### Exercise objective
Copying rule for the data below: take the line containing "Effekten unsere Wahrnehmung." and every line after it to the end, exactly, and drop all pictures.

Stored data entries
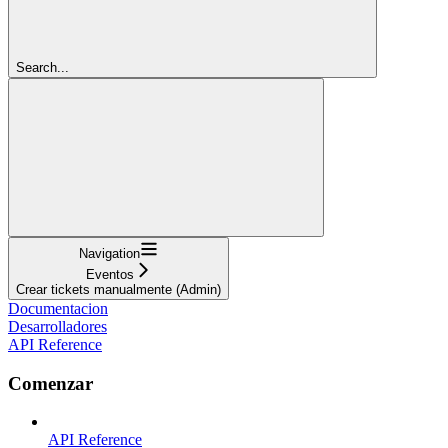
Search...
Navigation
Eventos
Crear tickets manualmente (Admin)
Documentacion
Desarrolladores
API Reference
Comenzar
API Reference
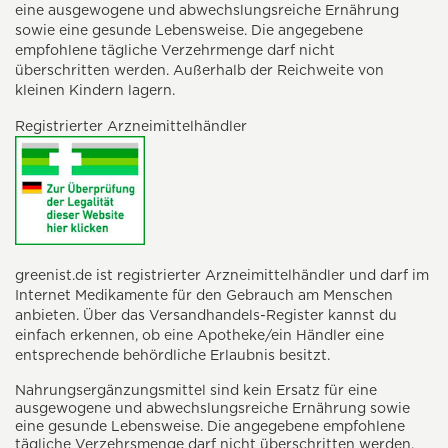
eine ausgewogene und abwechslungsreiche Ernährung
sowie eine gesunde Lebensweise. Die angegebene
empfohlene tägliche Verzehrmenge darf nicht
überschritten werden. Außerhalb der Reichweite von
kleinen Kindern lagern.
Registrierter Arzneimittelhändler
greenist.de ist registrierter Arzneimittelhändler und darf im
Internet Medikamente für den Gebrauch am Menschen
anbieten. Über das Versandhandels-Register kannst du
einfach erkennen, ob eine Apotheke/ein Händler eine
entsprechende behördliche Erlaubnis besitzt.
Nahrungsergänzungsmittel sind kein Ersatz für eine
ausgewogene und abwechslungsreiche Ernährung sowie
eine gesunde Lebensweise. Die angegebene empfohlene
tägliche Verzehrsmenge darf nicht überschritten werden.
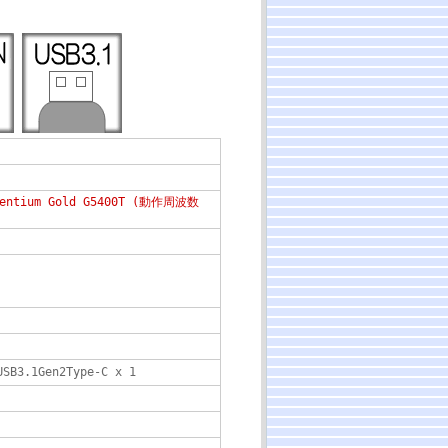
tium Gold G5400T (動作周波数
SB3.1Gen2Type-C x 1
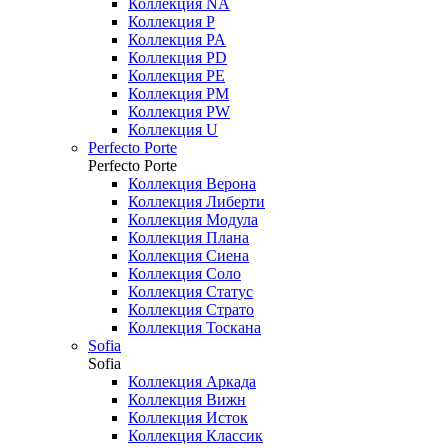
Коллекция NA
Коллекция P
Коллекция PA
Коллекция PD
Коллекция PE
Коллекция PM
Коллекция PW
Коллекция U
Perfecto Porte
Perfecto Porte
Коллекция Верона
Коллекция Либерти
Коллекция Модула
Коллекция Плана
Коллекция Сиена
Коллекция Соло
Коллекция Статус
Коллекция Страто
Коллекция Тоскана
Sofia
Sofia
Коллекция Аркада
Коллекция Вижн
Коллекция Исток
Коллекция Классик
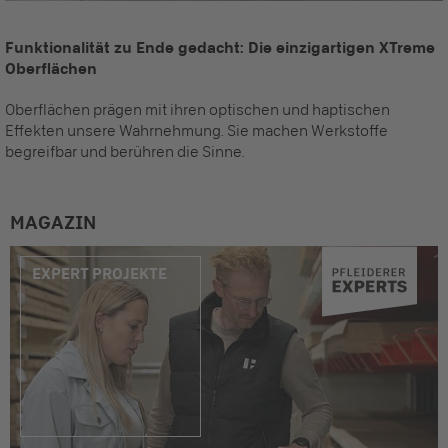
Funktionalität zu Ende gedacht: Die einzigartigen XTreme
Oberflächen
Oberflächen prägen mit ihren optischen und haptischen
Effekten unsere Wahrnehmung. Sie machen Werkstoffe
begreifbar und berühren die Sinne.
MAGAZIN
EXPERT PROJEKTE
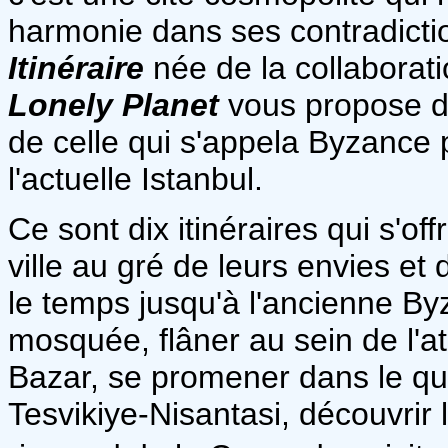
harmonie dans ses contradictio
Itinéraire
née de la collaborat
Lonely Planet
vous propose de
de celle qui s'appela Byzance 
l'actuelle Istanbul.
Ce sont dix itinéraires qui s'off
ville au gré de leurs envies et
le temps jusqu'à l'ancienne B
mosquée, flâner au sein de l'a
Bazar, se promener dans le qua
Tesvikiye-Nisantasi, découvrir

### Response for this exercise
Effekten unsere Wahrnehmung. Sie machen Werkstoffe
begreifbar und berühren die Sinne.
MAGAZIN
EXPERT PROJEKTE
harmonie dans ses contradictio
Itinéraire
née de la collaborat
Lonely Planet
vous propose de
de celle qui s'appela Byzance 
l'actuelle Istanbul.
Ce sont dix itinéraires qui s'off
ville au gré de leurs envies et
le temps jusqu'à l'ancienne B
mosquée, flâner au sein de l'a
Bazar, se promener dans le qua
Tesvikiye-Nisantasi, découvrir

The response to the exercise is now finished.